Among the entries below, one line contains "АБУАБДУЛЛОҲИ РӮДАКӢ. ДАР ОМӮЗИШИ БЕШТАРИ" and another contains "13 декабр 2024, Ҷумъа". Transcribe those two lines and every line between them, exactly.

________

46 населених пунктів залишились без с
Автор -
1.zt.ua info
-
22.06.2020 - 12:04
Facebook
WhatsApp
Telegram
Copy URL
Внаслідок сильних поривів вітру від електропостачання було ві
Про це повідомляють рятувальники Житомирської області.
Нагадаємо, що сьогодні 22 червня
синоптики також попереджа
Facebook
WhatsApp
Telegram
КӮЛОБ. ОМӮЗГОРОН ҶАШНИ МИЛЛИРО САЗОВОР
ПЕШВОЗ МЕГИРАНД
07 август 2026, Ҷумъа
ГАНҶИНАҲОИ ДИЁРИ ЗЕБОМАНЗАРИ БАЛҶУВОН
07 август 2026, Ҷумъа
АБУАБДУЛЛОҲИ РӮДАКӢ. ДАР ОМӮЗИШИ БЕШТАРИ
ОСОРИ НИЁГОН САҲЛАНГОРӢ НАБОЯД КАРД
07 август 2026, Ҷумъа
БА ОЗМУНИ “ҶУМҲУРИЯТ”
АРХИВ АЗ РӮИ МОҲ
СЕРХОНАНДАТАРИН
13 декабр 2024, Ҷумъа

________

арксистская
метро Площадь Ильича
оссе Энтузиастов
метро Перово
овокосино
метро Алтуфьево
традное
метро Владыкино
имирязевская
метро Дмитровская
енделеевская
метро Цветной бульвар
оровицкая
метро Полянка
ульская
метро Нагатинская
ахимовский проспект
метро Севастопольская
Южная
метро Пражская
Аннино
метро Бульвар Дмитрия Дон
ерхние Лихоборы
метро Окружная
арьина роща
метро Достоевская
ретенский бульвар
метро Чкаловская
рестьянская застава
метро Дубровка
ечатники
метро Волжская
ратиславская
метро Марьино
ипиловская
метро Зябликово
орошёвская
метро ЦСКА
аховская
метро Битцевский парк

________

(Task response)
АБУАБДУЛЛОҲИ РӮДАКӢ. ДАР ОМӮЗИШИ БЕШТАРИ
ОСОРИ НИЁГОН САҲЛАНГОРӢ НАБОЯД КАРД
07 август 2026, Ҷумъа
БА ОЗМУНИ “ҶУМҲУРИЯТ”
АРХИВ АЗ РӮИ МОҲ
СЕРХОНАНДАТАРИН
13 декабр 2024, Ҷумъа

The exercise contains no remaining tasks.